Alteplase can stave off death in stroke patients with AF not undergoing thrombectomy

04 Aug 2021 byJairia Dela Cruz
Alteplase can stave off death in stroke patients with AF not undergoing thrombectomy

The thrombolytic drug alteplase appears to confer survival gains in acute ischaemic stroke patients with atrial fibrillation (AF), especially those who are not undergoing mechanical thrombectomy (MT), as shown in the IAC (Initiation of Anticoagulation After Cardioembolic Stroke) study.

“We found that intravenous alteplase treatment was associated with a reduced 90‐day mortality in patients with acute ischaemic stroke in the setting of AF who were not treated with MT. Among patients undergoing MT, there was a nonsignificantly lower number of passes and mortality in [those who did vs did not receive] intravenous alteplase,” according to the investigators.

“The benefit of intravenous alteplase in acute stroke within 4.5 hours of onset is now well established, but up to 25 percent of eligible patients fail to receive [the said] treatment partially as a consequence of provider bias,” they added. 

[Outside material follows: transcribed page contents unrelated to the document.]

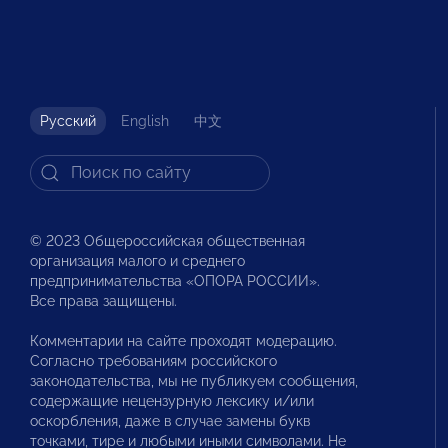
Русский
English
中文
© 2023 Общероссийская общественная
организация малого и среднего
предпринимательства «ОПОРА РОССИИ».
Все права защищены.
Комментарии на сайте проходят модерацию.
Согласно требованиям российского
законодательства, мы не публикуем сообщения,
содержащие нецензурную лексику и/или
оскорбления, даже в случае замены букв
точками, тире и любыми иными символами. Не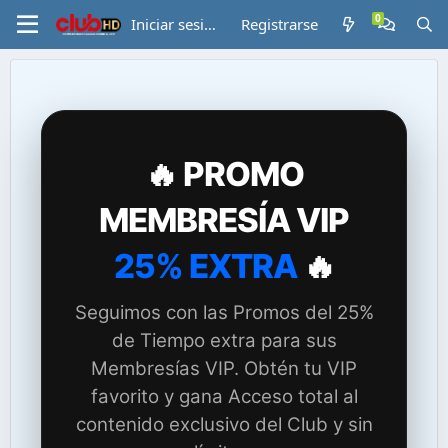
Iniciar sesión
Registrarse
🔥 PROMO
MEMBRESÍA VIP
25% EXTRA
🔥
Seguimos con las Promos del 25%
de Tiempo extra para sus
Membresías VIP. Obtén tu VIP
favorito y gana Acceso total al
contenido exclusivo del Club y sin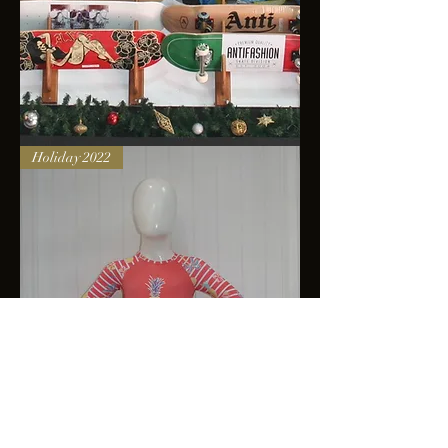
Skateboards
Holiday 2022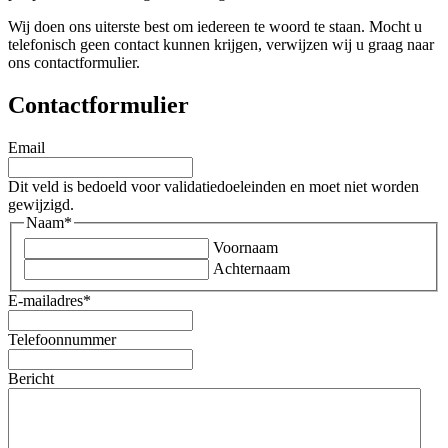
Wij doen ons uiterste best om iedereen te woord te staan. Mocht u
telefonisch geen contact kunnen krijgen, verwijzen wij u graag naar
ons contactformulier.
Contactformulier
Email
Dit veld is bedoeld voor validatiedoeleinden en moet niet worden
gewijzigd.
Naam
*
Voornaam
Achternaam
E-mailadres
*
Telefoonnummer
Bericht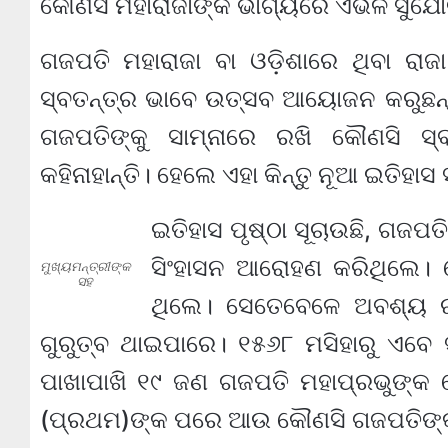
କୌଣସି ମହାରାଜାଙ୍କ ଭାଗ୍ୟରେ ଏଭଳି ସୁଯୋଗ 
ଗଜପତି ମହାରାଜା ବା ଓଡ଼ିଶାରେ ଥିବା ରାଜା
ସ୍ବତନ୍ତ୍ର ଭାବେ ଉତ୍ସବ ଆୟୋଜନ କରୁଛନ୍ତି 
ଗଜପତିଙ୍କୁ ସାମ୍ନାରେ ରଖି କୌଣସି ସ୍ବ
କହିନାହାନ୍ତି। ହେଲେ ଏହା କିନ୍ତୁ ନୂଆ ଇତିହାସ ସ
ଇତିହାସ ପୃଷ୍ଠା ସୂଚାଉଛି, ଗଜ
ସିଂହାସନ ଆରୋହଣ କରିଥିଲେ। ସ
ମୁଖ୍ୟମନ୍ତ୍ରୀଙ୍କ
ସହ
ଥିଲେ। ସେତେବେଳେ ଅବଶ୍ୟ ରା
ଗୁରୁତ୍ବ ଥାଇପାରେ। ୧୫୬୮ ମସିହାରୁ ଏବେ ସୁ
ପାଖାପାଖି ୧୯ ଜଣ ଗଜପତି ମହାପ୍ରଭୁଙ୍କ ସ
(ପ୍ରଥମ)ଙ୍କ ପରେ ଆଉ କୌଣସି ଗଜପତିଙ୍କ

This analysis indicates that intravenous alteplase should be given to eligible AF patients with acute ischaemic stroke, despite the slightly higher risk of a haemorrhagic conversion within this subgroup. [Neurology 2016;87:1565-1574]

In IAC, the investigators retrospectively analysed the medical records of 1,889 consecutive patients (mean age 77.2 years, 51.8 percent female) with acute ischaemic stroke diagnosed with AF. Of these, 32.0 percent had a history of stroke or transient ischaemic attack and 35.6 percent were on anticoagulation prior to stroke.

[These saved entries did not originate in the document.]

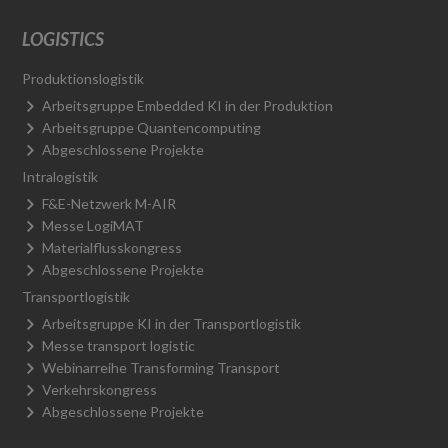
LOGISTICS
Produktionslogistik
Arbeitsgruppe Embedded KI in der Produktion
Arbeitsgruppe Quantencomputing
Abgeschlossene Projekte
Intralogistik
F&E-Netzwerk M-AIR
Messe LogiMAT
Materialflusskongress
Abgeschlossene Projekte
Transportlogistik
Arbeitsgruppe KI in der Transportlogistik
Messe transport logistic
Webinarreihe Transforming Transport
Verkehrskongress
Abgeschlossene Projekte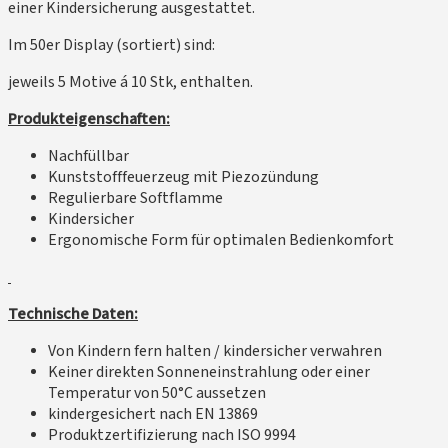
einer Kindersicherung ausgestattet.
Im 50er Display (sortiert) sind:
jeweils 5 Motive á 10 Stk, enthalten.
Produkteigenschaften:
Nachfüllbar
Kunststofffeuerzeug mit Piezozündung
Regulierbare Softflamme
Kindersicher
Ergonomische Form für optimalen Bedienkomfort
Technische Daten:
Von Kindern fern halten / kindersicher verwahren
Keiner direkten Sonneneinstrahlung oder einer
Temperatur von 50°C aussetzen
kindergesichert nach EN 13869
Produktzertifizierung nach ISO 9994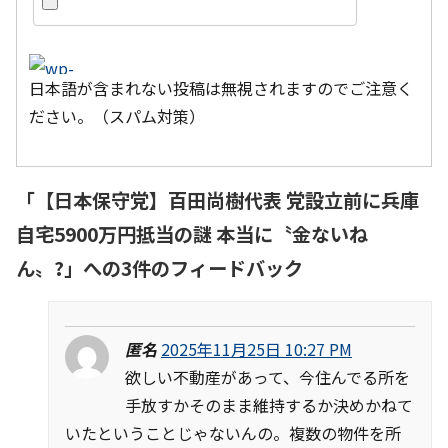
日本語が含まれない投稿は無視されますのでご注意く
ださい。（スパム対策）
「
【日本保守党】百田尚樹代表 党設立前に兵庫
自宅5900万円抵当の謎 本当に〝金ないね
ん〟?
」への3件のフィードバック
匿名
2025年11月25日 10:27 PM
欲しい不動産があって、今住んでる所を
手放すかそのまま維持するか決めかねて
いたということじゃないんの。複数の物件を所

In the group of 1,367 patients (72.4 percent) who did not receive MT, alteplase use increased the likelihood of haemorrhagic transformation by more than twofold (adjusted odds ratio [aOR], 2.14, 95 percent confidence interval [CI], 1.49–3.07; p<0.001) but reduced the risk of 90‐day mortality by 42 percent (aOR, 0.58, 95 percent CI, 0.39–0.87; p=0.009) compared with nonuse. [J Am Heart Assoc 2021;doi:10.1161/JAHA.121.020945]

Meanwhile, in the group of 522 patients (27.6 percent) who underwent MT, those who did vs did not use alteplase had nonsignificantly lower 90‐day mortality (aOR, 0.68, 95 percent CI, 0.45–1.04; p=0.077) but similar odds of haemorrhagic transformation (aOR, 0.82, 95 percent CI, 0.56–1.20; p=0.312).

“Premorbid anticoagulation for AF was more common in patients who did not receive intravenous alteplase, as would be expected. However, recent evidence suggests that the use of warfarin for stroke prevention in AF has become less frequent than the use of direct oral anticoagulants (DOACs),” the investigators noted. [Circ Cardiovasc Qual Outcomes 2017;10:e003476]

Despite the favourable safety profile of DOACs, their disadvantage is that there are no available rapid laboratory tests to measure their therapeutic effect, the investigators pointed out. “As a result, patients with AF taking DOACs are not eligible to receive intravenous alteplase, unless they missed taking their medication within 24 to 48 hours of the index stroke.”

Existing evidence suggests that intravenous thrombolysis in select patients treated with DOAC does not seem to heighten the risk of symptomatic intracerebral haemorrhage. Additionally, those at high risk of stroke, such as extensive atherosclerosis of the cerebrovasculature or CHA2DS2‐VASc >5, may be considered for atrial appendage occlusion with subsequent antiplatelet therapy, which has been shown to provide comparable efficacy as anticoagulation in stroke risk reduction in recent studies. 

“This will obviate the need for long‐term anticoagulation and may potentially make these patients alteplase eligible if they were to have an ischaemic stroke,” according to the investigators.

They called for further investigation into the risk vs benefit of the thrombolytic in AF patients on DOAC treatment, considering the mortality benefit for intravenous alteplase in patients with AF found in IAC.

“Future studies are [also] needed to establish whether intravenous thrombolysis before MT is beneficial in cardioembolic stroke,” the investigators said.